Give the number of lines below that hold "влияет", and only that.

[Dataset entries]
————————
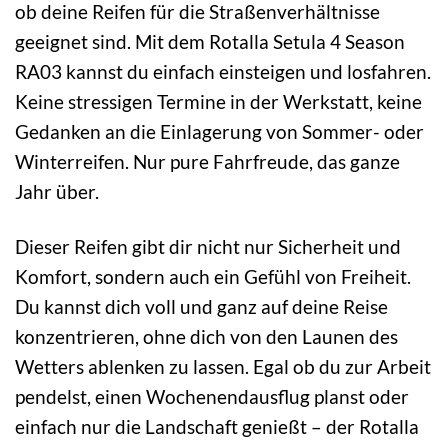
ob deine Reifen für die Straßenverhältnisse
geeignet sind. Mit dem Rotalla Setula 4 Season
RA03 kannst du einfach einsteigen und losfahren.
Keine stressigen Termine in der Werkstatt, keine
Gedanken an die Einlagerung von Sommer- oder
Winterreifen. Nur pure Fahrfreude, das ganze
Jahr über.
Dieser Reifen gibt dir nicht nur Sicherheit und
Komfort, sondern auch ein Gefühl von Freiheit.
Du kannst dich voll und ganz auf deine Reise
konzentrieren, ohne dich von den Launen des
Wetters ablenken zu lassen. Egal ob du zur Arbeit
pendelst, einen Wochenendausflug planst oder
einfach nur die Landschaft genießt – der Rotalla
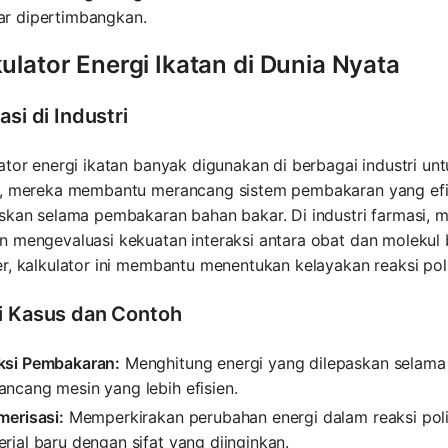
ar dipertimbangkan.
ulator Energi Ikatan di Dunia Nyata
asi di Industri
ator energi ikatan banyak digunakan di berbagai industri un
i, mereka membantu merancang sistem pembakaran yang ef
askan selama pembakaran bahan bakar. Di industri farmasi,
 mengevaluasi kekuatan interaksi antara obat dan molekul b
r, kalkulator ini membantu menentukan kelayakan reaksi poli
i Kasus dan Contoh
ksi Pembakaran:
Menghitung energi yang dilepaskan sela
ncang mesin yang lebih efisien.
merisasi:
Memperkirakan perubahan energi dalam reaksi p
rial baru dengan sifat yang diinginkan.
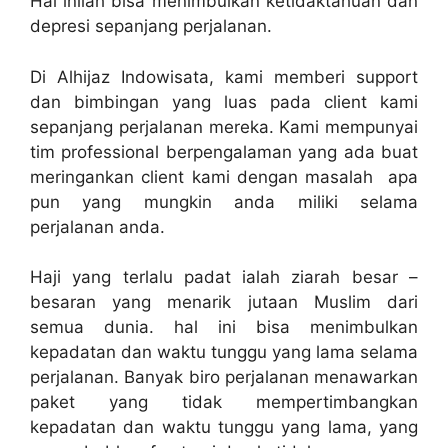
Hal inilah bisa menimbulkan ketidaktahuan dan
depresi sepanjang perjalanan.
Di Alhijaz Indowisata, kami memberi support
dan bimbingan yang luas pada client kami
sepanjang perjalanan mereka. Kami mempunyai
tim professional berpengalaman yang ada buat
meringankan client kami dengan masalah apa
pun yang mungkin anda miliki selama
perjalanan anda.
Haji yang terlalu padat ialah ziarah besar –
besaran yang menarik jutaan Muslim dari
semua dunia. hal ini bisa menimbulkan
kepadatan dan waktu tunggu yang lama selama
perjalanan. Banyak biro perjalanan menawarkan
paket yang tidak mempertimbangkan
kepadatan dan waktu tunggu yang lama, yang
————————
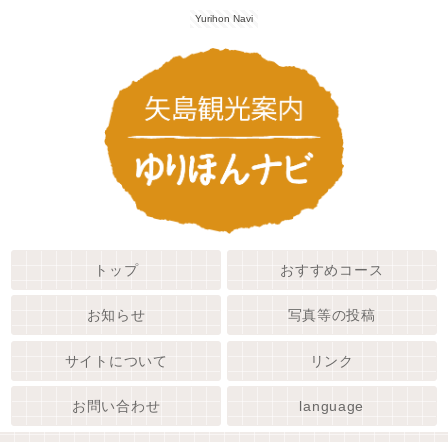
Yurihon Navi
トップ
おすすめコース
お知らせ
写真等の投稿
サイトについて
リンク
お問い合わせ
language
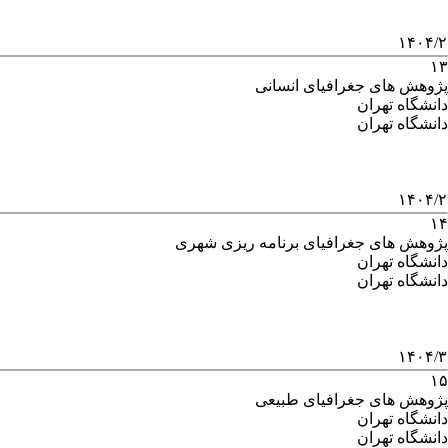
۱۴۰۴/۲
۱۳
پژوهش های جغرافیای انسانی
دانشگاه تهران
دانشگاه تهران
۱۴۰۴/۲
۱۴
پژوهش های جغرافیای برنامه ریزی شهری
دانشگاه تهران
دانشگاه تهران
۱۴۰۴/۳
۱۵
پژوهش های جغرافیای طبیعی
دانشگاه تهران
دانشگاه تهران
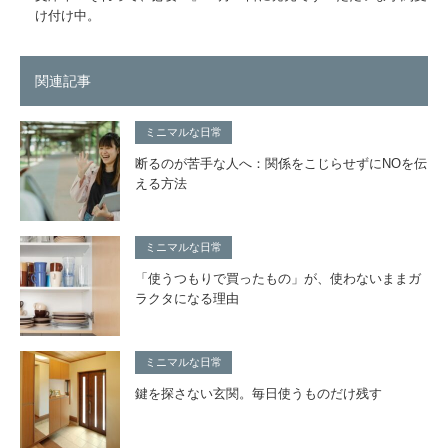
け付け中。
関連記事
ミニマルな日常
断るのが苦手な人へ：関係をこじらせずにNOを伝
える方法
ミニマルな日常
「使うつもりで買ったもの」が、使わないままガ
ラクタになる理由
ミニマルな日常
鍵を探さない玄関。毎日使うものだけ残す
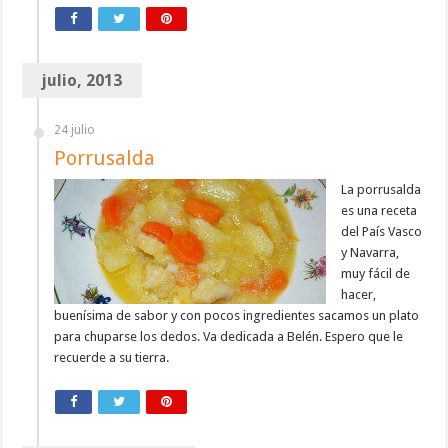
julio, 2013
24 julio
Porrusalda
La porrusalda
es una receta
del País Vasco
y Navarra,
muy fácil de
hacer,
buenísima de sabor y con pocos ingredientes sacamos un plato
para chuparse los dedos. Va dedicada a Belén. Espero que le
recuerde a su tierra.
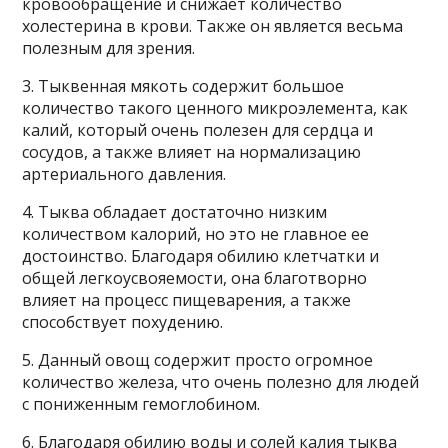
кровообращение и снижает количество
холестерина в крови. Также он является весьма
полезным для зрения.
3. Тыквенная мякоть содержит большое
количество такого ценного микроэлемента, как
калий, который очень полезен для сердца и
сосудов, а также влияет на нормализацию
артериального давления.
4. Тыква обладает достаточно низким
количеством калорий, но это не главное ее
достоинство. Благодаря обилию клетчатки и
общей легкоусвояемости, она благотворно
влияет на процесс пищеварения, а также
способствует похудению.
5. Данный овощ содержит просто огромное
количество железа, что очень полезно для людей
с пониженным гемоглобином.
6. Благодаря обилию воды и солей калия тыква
————————
[Finished task]
2